Social media was recently enlivened by complaints from citizens about electricity bills for household customers in May 2020 which tripled.
Soaring electricity bills are not only experienced by a number of ordinary customers. This was also experienced by one of the directors of PT Perusahaan Listrik Negara (Persero).
PLN Director of Human Capital Management Syofvie Felianti Roekman admitted, his electricity bill even jumped 100 percent.
He said the surge was due to an increase in consumption that did occur in line with the move from home policies and Large-Scale Social Restrictions (PSBB).
According to him, he who used to fill vouchers once for two months now has to fill in the electricity vouchers every month.
Responding to the customer’s complaint, PLN clarified that the current electricity bills have not changed. The increase in billing figures occurred because electricity consumption at the time of the PSBB in March and April 2020 increased, and was only calculated in May.
Director of Commerce and Customer Management of PLN Bob Sahril stated the surge in electricity bills in the middle of the pandemic occurred because PSBB required many parties to carry out activities from home, from work to school from home.
PLN stated that the recording of the meter is an average of three months in order to enforce government policies related to PSBB.
Thus, the use of electricity automatically increases and encourages bill surges.
“Some of PLN’s main things about recording the meter, we know that in March we have done the meter recording with an average of the past three months, the average goal taken is in order to enforce the PSBB, where our goals are in accordance with government programs to break the chain of the spread of the 19th plague, “said Senior Executive Vice President of PLN Business & Customer Service, Yuddy Setyo Wicaksono, in an online dialogue on Monday, June 8.
Yuddy asserted not because spoiled PLN workers did not want to come to the customer’s location. But because it avoids or breaks the Covid-19 chain, and for the sake of customer safety.
He said he would not prevent it, for example, if a PLN officer was exposed to co-19, it would be transmitted to customers.

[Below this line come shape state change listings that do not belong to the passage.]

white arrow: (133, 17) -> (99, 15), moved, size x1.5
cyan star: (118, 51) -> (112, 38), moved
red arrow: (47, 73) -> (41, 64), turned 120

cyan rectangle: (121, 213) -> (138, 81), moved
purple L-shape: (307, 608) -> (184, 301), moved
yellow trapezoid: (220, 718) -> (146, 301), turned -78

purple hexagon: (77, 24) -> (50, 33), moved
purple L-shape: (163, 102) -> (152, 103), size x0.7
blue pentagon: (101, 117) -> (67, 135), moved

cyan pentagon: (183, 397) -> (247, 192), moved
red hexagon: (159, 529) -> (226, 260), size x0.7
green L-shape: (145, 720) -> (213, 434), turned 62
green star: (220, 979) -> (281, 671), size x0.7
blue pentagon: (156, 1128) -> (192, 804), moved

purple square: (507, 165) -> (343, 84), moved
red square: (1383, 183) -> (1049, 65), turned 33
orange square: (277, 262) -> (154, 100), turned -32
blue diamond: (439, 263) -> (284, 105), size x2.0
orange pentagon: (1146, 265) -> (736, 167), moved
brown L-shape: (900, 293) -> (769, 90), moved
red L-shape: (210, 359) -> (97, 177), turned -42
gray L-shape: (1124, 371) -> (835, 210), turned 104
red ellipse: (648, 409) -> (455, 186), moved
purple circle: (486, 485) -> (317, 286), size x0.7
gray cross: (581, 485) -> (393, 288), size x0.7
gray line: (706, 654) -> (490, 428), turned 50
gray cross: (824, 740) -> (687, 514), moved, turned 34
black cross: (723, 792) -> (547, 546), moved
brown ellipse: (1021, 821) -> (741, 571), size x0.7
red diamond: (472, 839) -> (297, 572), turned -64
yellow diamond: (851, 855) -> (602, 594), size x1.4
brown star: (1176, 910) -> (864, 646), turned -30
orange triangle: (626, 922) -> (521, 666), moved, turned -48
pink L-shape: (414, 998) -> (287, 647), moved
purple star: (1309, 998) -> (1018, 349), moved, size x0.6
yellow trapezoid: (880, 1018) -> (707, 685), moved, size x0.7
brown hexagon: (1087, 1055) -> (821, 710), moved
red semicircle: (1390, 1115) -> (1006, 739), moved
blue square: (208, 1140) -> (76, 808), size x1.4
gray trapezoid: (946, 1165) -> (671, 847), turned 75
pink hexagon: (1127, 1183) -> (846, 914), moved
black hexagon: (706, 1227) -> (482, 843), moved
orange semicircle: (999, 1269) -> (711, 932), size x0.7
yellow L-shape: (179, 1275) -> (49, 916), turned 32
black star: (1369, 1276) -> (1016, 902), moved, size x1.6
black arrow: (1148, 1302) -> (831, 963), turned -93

Meanwhile, PLN Executive Vice President Corporate Communication and CSR, I Made Suprateka, said that his party had met the fact that there were changes in the mechanism and habits of electricity use since the PSBB was implemented.
In fact, according to calculations in December 2019, January and February 2020, electricity consumption tends to be stable. Made then explained simply, for example, the electricity tariffs for those 3 months were in the range of 50 kWh.
“Let’s take an example, the average monthly is 50 kWh. March the electricity intensity starts to rise. Let’s say they have started 70 kWh. But because of the Covid-19 protocol, we use recording with 3 months before, 50 kWh,” he explained in a video broadcast conference, Wednesday, June 5.
“The real consumption is 70 kWh, but we are billing 50 kWh. That means there are 20 kWh that have not been collected,” Made added.
The remaining bills are then diverted for April 2020, so that at the time of payment that month there will be an additional 20 kWh electricity dependents. However, at that time electricity consumption actually increased.
“When April was full 24 hours 30 days, the PSBB was applied. The realization of April was 90 kWh. Here, we started to use independent notes. Recorded 90 kWh, plus 20 kWh which carried over from March,” he explained.
Therefore, Made said, electricity billing this month will be 110 kWh. He also apologized for the lack of explanation like this to the customer.
House of Representatives (DPR) Commission VII member Mulyanto asked PLN to open a complaint post, both online and directly. This is related to the number of public complaints about the surge in electricity bills in June 2020. PLN must also be able to explain in detail the reasons for the increase in electricity bills per customer.
In fact, according to Mulyanto, there have been many cases of surge surges that exceeded the average for the past 3 months. In fact, there are customers who experienced a surge in bills of up to 300 percent. If it’s true the calculation is based on the average usage rate over the past 3 months, the number is unlikely to jump dramatically.